A genetic engineering process was then used to reprogram the cells, reverting them to what are known as induced pluripotent stem cells. The extracellular matrix, meanwhile, was converted into a hydrogel. Because the gel was made from each person's own tissue, that means it wouldn't be rejected by their immune system if it were to be implanted into their body.
The stem cells were subsequently encapsulated within the hydrogel, via "a process that mimics the embryonic development of the spinal cord." After 30 days, the result was a batch of three-dimensional spinal cord implants, each one made up of neuronal networks that contained motor neurons.
Those implants were subsequently implanted into mice that had lost the use of their left hind leg due to a partially severed spinal cord.
In one group – that had just recently been injured – the implant successfully bridged the gap in their spinal cord, allowing 100 percent of the mice to regain full use of the leg after a rehabilitation process.
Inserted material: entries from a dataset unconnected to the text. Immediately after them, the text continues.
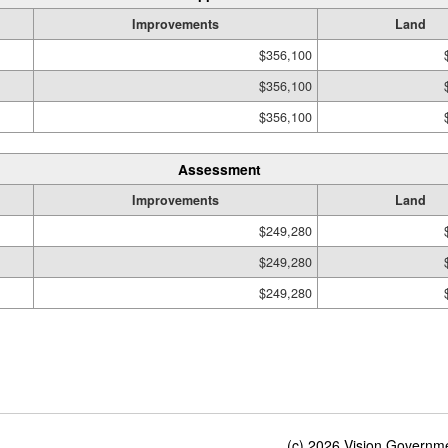
Improvements
Land
$356,100
$356,100
$356,100
Assessment
Improvements
Land
$249,280
$249,280
$249,280
(c) 2026 Vision Governmen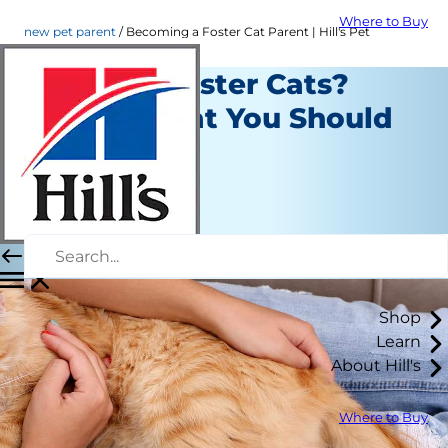
Where to Buy
new pet parent
Becoming a Foster Cat Parent | Hill's Pet
Want to Foster Cats?
Here's What You Should
Know
New Pet Parent
Kara Murphy
|
September 06, 2018
Shop
Learn
About Hill's
Where to Buy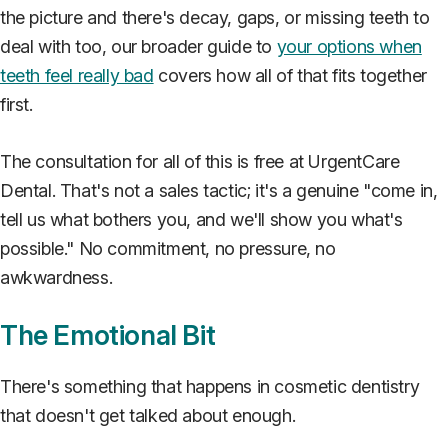
the picture and there's decay, gaps, or missing teeth to
deal with too, our broader guide to
your options when
teeth feel really bad
covers how all of that fits together
first.
The consultation for all of this is free at UrgentCare
Dental. That's not a sales tactic; it's a genuine "come in,
tell us what bothers you, and we'll show you what's
possible." No commitment, no pressure, no
awkwardness.
The Emotional Bit
There's something that happens in cosmetic dentistry
that doesn't get talked about enough.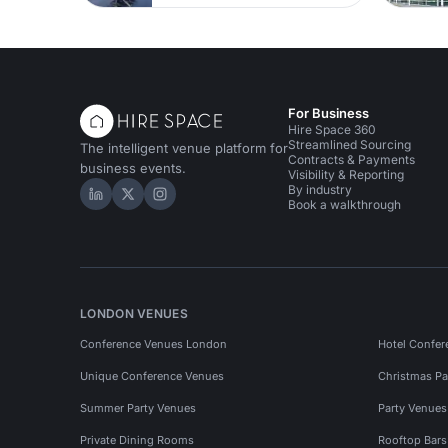
For Business
Hire Space 360
Streamlined Sourcing
The intelligent venue platform for
Contracts & Payments
business events.
Visibility & Reporting
By industry
Hire Space on LinkedIn
Hire Space on X
Hire Space on Instagram
Book a walkthrough
LONDON VENUES
Conference Venues London
Hotel Confer
Unique Conference Venues
Christmas Pa
Summer Party Venues
Party Venue
Private Dining Rooms
Rooftop Bar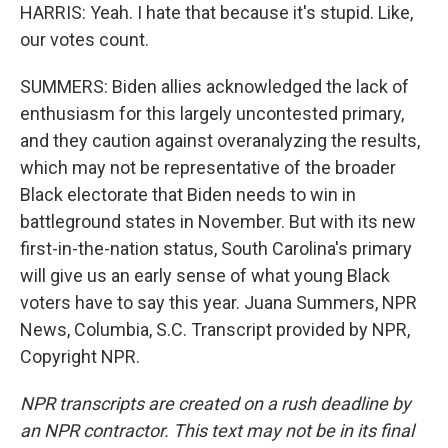
HARRIS: Yeah. I hate that because it's stupid. Like,
our votes count.
SUMMERS: Biden allies acknowledged the lack of
enthusiasm for this largely uncontested primary,
and they caution against overanalyzing the results,
which may not be representative of the broader
Black electorate that Biden needs to win in
battleground states in November. But with its new
first-in-the-nation status, South Carolina's primary
will give us an early sense of what young Black
voters have to say this year. Juana Summers, NPR
News, Columbia, S.C. Transcript provided by NPR,
Copyright NPR.
NPR transcripts are created on a rush deadline by
an NPR contractor. This text may not be in its final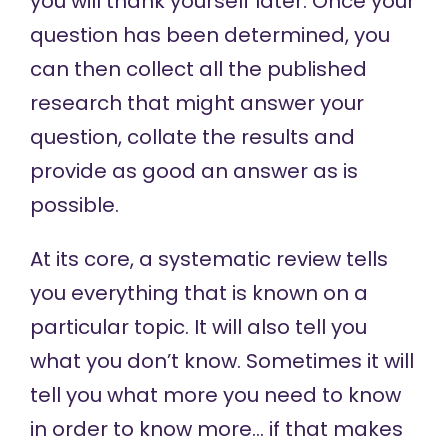
you will thank yourself later. Once your
question has been determined, you
can then collect all the published
research that might answer your
question, collate the results and
provide as good an answer as is
possible.
At its core, a systematic review tells
you everything that is known on a
particular topic. It will also tell you
what you don’t know. Sometimes it will
tell you what more you need to know
in order to know more… if that makes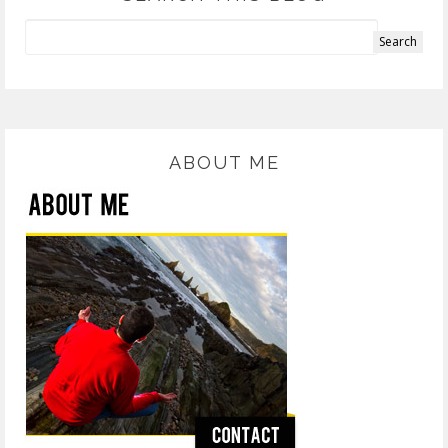
ABOUT ME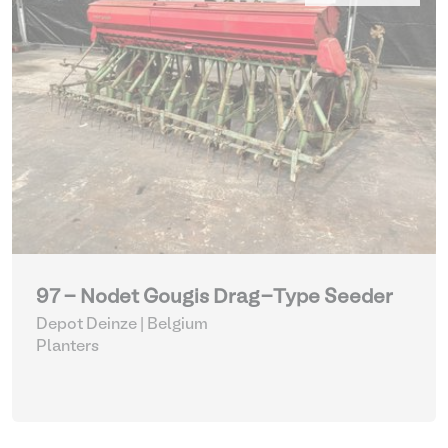
97 - Nodet Gougis Drag-Type Seeder
Depot Deinze | Belgium
Planters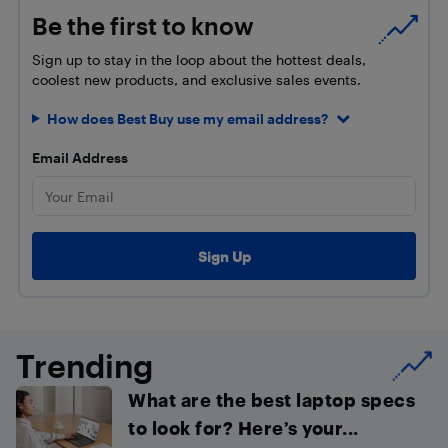
Be the first to know
Sign up to stay in the loop about the hottest deals,
coolest new products, and exclusive sales events.
How does Best Buy use my email address?
Email Address
Trending
What are the best laptop specs
to look for? Here’s your...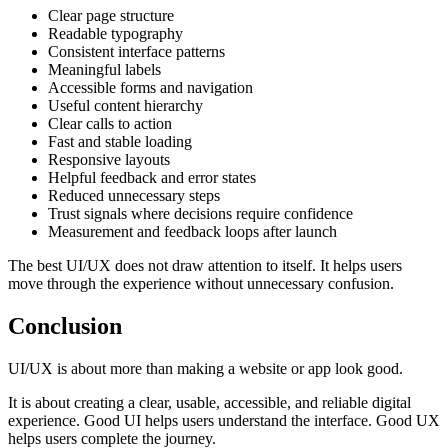
Clear page structure
Readable typography
Consistent interface patterns
Meaningful labels
Accessible forms and navigation
Useful content hierarchy
Clear calls to action
Fast and stable loading
Responsive layouts
Helpful feedback and error states
Reduced unnecessary steps
Trust signals where decisions require confidence
Measurement and feedback loops after launch
The best UI/UX does not draw attention to itself. It helps users
move through the experience without unnecessary confusion.
Conclusion
UI/UX is about more than making a website or app look good.
It is about creating a clear, usable, accessible, and reliable digital
experience. Good UI helps users understand the interface. Good UX
helps users complete the journey.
In another group, which had been injured six weeks earlier, the success rate was still around 80 percent – in that case, scar tissue which had formed at the injury site had to be removed before the implant was put in place.
The technology is now being further developed via spinoff company Matricelf.
"We hope to reach the stage of clinical trials in humans within the next few years," says Dvir. "Since we are proposing an advanced technology in regenerative medicine, and since at present there is no alternative for paralyzed patients, we have good reason to expect relatively rapid approval of our technology."
A paper on the research was recently published in the journal Advanced Science.
Source: Tel-Aviv University
UPDATE (Feb. 8/22): Responding to a query we sent earlier, one of Prof. Dvir's PhD students has informed us that while human somatic cells were indeed harvested and used in the study, various limitations required the scientists to make the hydrogel out of the extracellular matrix from pig belly fat. Needless to say, in the proposed clinical version of the technology, both the cells and the extracellular matrix would be obtained from the human patient.